Abstract
Keywords
1 Introduction
In past decades, the complex network theory has developed and significantly contributed to the characterization of complex systems. Notably, the complex network analysis of time series has achieved drastic advances in diversified research areas. Reviews of the rapid development in complex network‐based time‐series analysis were presented in the previous studies [1, 2]. Among the published complex network methods, the visibility graph (VG) proposed by Lacasa et al. [3] has established itself as an efficient graph construction approach in the analysis of electroencephalogram (EEG) signals [4], human heartbeat dynamics [5], crude oil price [6], and others. Network motifs are regarded as recurrent subgraphs that are statistically significant to characterize the local structure of a network [7]. Recently, Iacovacci and Lacasa [8] proposed sequential VG motifs that can uncover the nonlinear dynamics underlying time series. The combination of VG and network motif provides a promising method to characterize the complexity of time series from a novel perspective. For example, Choudhary et al. [9] defined horizontal VG motifs as a group if they inherited the same number of edges and employed the groups in heartbeat‐rate analysis. Xie et al. [10] implemented horizontal VG motifs analysis in distinguishing healthy subjects, congestive heart failure subjects, and atrial fibrillation subjects.
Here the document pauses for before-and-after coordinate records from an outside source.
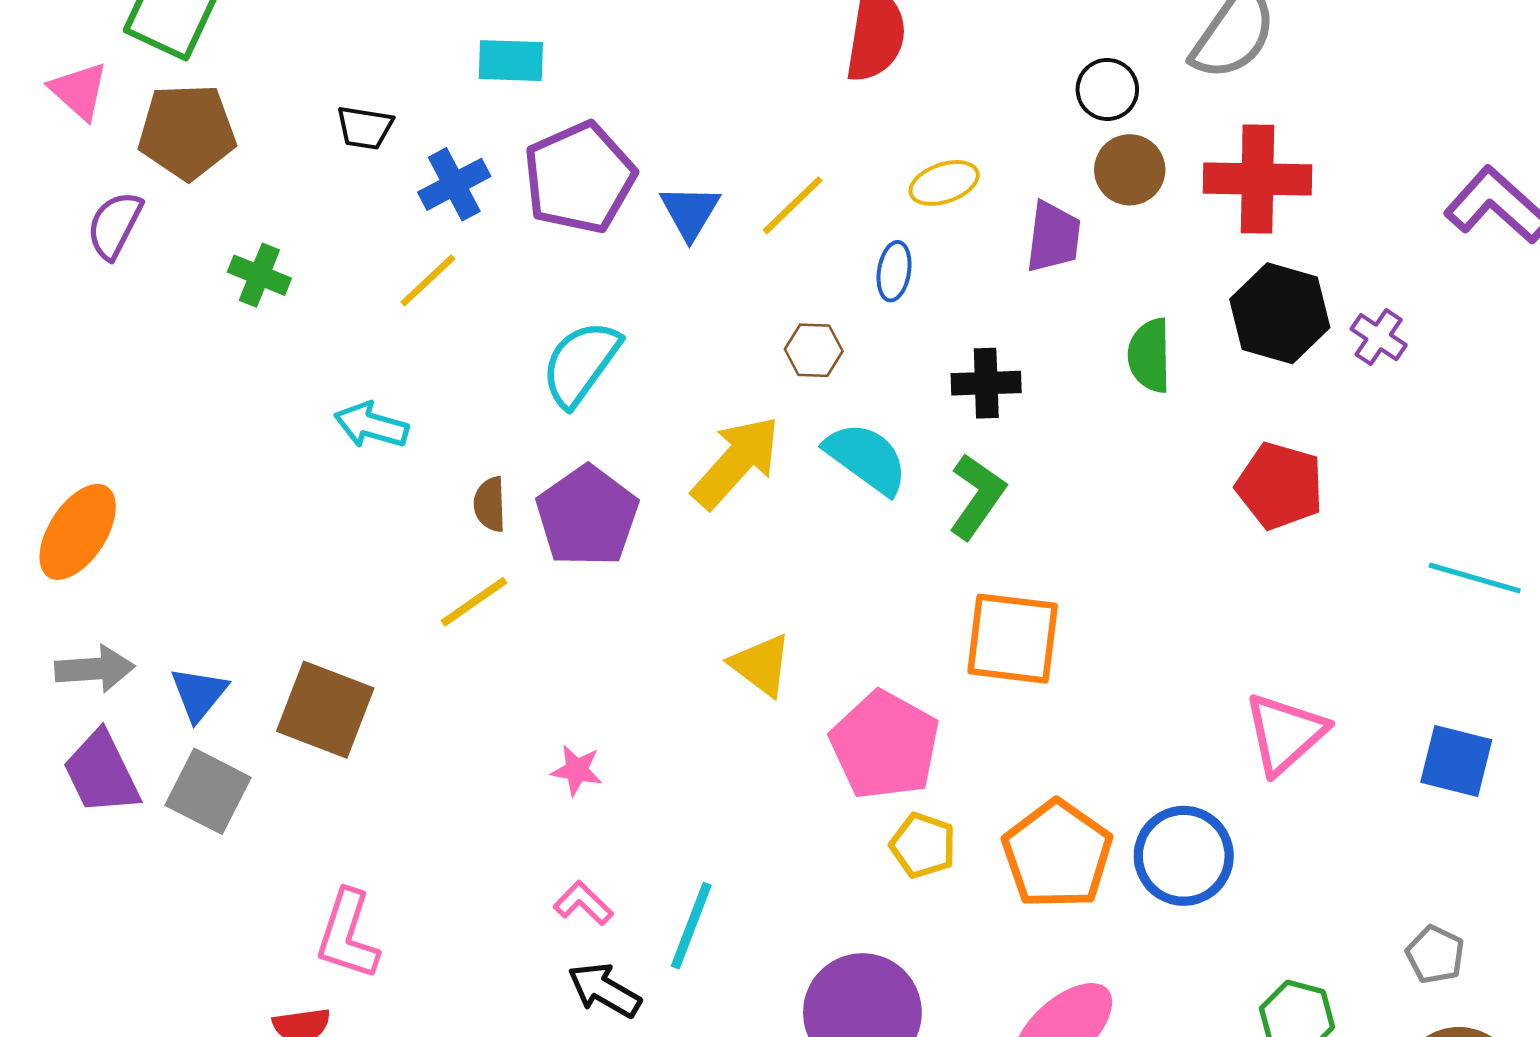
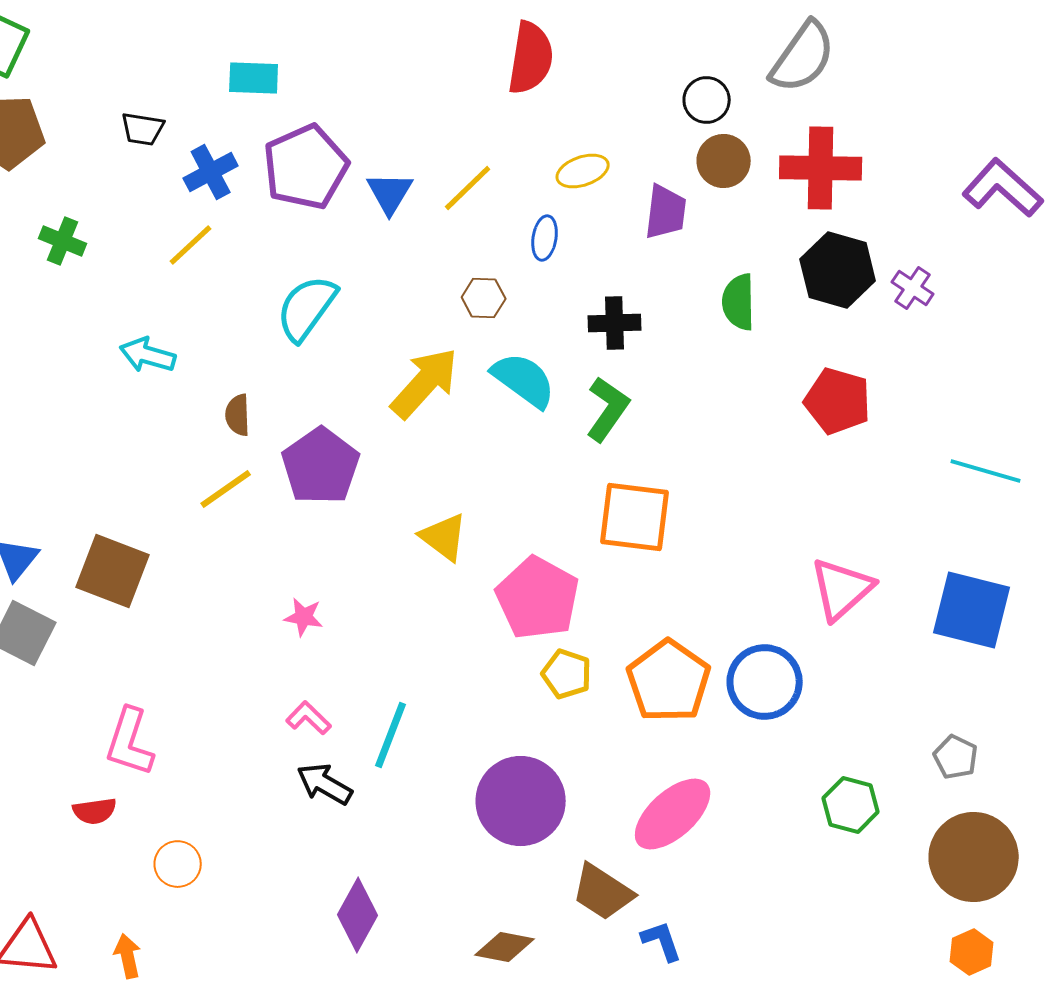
purple pentagon: (587, 516) -> (321, 466), moved
blue square: (1456, 761) -> (972, 610), size x1.4

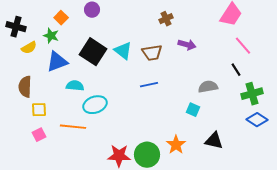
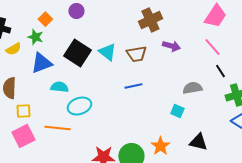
brown cross: (166, 19) -> (150, 20), size x1.6
pink line: (243, 46) -> (212, 47), moved
pink square: (39, 135) -> (23, 136), size x1.6

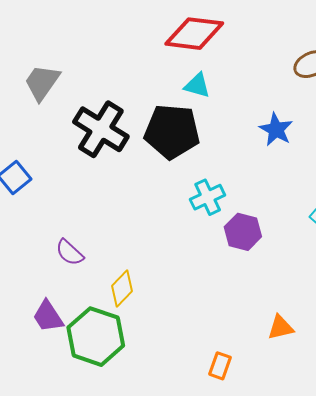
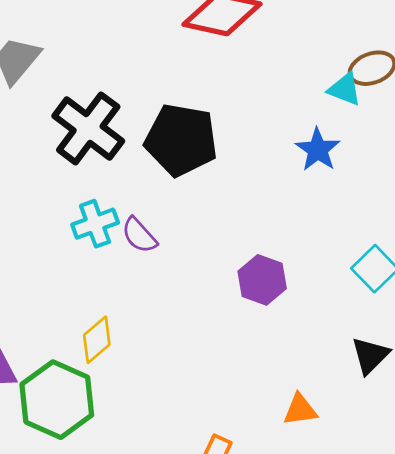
cyan triangle: (197, 85) -> (345, 89), moved
cyan cross: (208, 197) -> (95, 224), moved
purple semicircle: (70, 253) -> (139, 235), moved

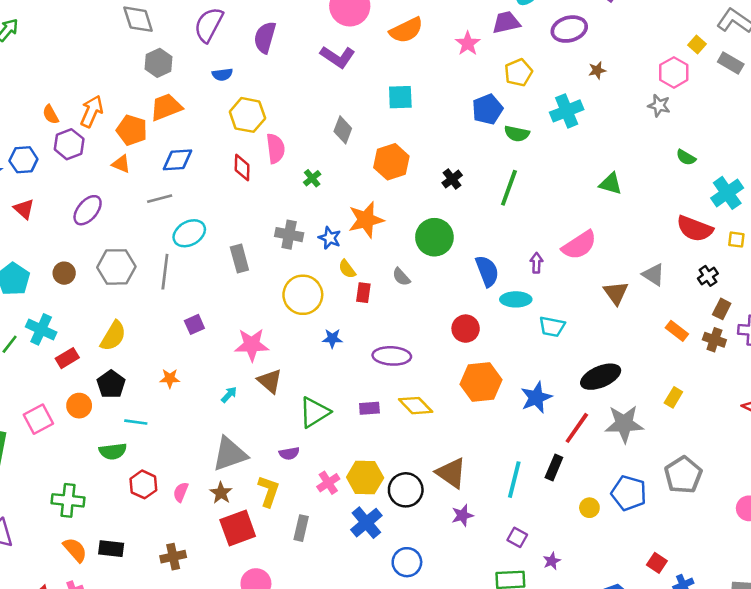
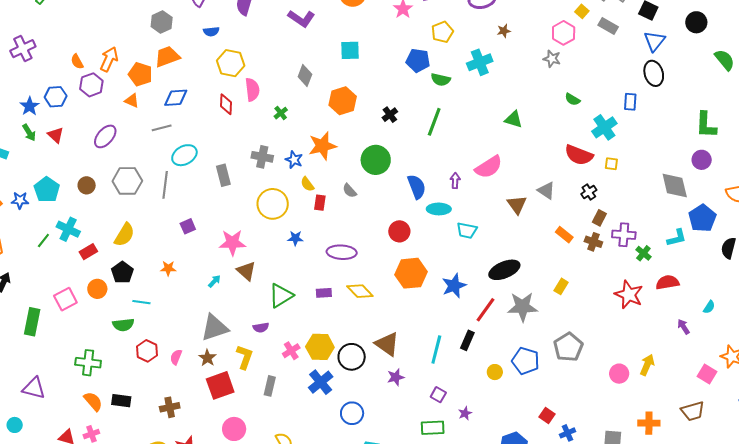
blue pentagon: (487, 109) -> (418, 60), turned 30

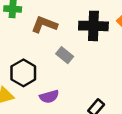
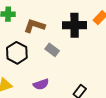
black hexagon: (23, 73) -> (17, 53), moved

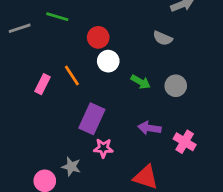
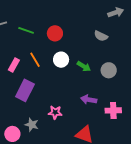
green line: (57, 17) -> (26, 30), moved
white circle: (108, 61) -> (61, 60), moved
purple rectangle: (92, 119) -> (25, 90), moved
pink cross: (185, 142) -> (113, 110), turned -35

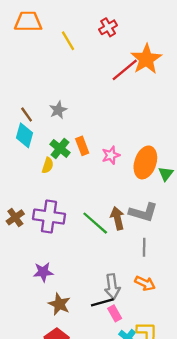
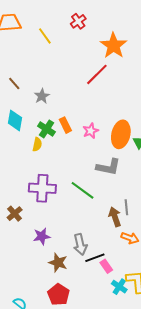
red line: (125, 70) -> (97, 74), moved
brown line: (27, 115) -> (14, 83), moved
gray L-shape: (143, 212) -> (108, 167), moved
brown cross: (15, 217) -> (15, 214), moved
brown arrow: (117, 218) -> (115, 217), moved
gray arrow: (112, 287) -> (80, 244), moved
Ren and Jin [11] proposed sequential limited penetrable VG motifs to extract the information about different flow patterns of oil‐in‐water two‐phase flow. Despite the above‐mentioned achievement, the VG motif provides a limited qualitative on univariate time series, whereas the most widely existent in science and engineering are multivariate time series. Multiplex VG (MVG)‐based methods have been implemented in driver fatigue detection using EEG signals [12], mental disorders analysis using functional magnetic resonance imaging (fMRI) data [13], and nontrivial quantification of coupled chaotic maps [14]. In this study, we developed a novel MVG motif method to estimate the complexity of multilayer network structures.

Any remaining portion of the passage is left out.